§ Problem details: In the listing below, locate the line containing "Duitse en Canadese" and the line containing "gedaan door toxicologen.". Output both of them and every line between, exactly as written, and nothing more.

++++

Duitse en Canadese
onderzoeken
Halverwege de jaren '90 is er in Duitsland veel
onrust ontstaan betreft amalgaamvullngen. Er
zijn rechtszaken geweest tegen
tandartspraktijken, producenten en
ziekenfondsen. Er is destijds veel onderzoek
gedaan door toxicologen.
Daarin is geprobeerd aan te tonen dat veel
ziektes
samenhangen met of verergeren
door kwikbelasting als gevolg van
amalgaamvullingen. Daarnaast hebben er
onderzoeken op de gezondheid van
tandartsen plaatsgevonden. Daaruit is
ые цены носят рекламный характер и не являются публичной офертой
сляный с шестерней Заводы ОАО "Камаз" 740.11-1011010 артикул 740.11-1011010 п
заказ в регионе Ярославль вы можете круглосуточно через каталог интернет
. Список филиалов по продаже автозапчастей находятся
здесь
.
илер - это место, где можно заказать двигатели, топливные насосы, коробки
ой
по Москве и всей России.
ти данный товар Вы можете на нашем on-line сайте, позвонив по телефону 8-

++++

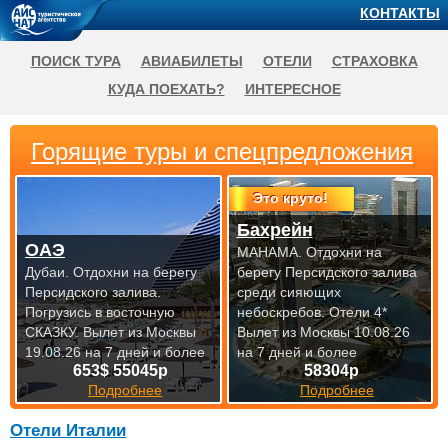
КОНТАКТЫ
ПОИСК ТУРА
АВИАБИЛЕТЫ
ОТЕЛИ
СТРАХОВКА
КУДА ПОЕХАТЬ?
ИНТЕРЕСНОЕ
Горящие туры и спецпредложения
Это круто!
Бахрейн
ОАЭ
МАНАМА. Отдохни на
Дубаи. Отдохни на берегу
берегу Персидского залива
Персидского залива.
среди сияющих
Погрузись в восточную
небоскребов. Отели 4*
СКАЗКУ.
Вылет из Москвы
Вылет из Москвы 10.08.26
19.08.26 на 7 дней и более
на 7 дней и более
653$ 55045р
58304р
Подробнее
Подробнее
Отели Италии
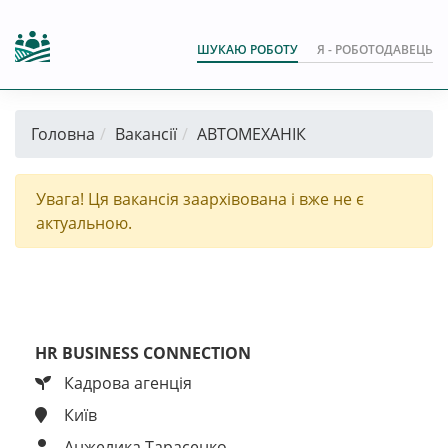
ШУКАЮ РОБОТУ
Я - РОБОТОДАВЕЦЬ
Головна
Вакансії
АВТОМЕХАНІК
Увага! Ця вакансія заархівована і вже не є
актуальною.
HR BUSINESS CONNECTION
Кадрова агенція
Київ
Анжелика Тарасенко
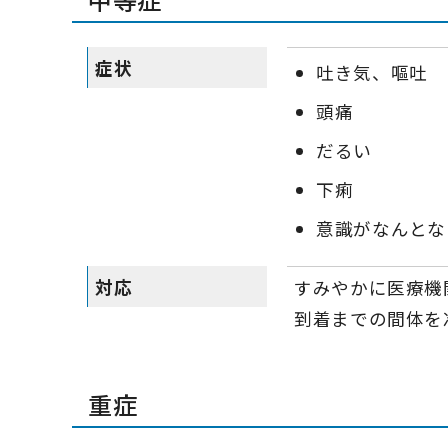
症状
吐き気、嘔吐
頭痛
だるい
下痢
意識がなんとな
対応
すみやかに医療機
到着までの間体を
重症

++++

§ Written solution:
Duitse en Canadese
onderzoeken
Halverwege de jaren '90 is er in Duitsland veel
onrust ontstaan betreft amalgaamvullngen. Er
zijn rechtszaken geweest tegen
tandartspraktijken, producenten en
ziekenfondsen. Er is destijds veel onderzoek
gedaan door toxicologen.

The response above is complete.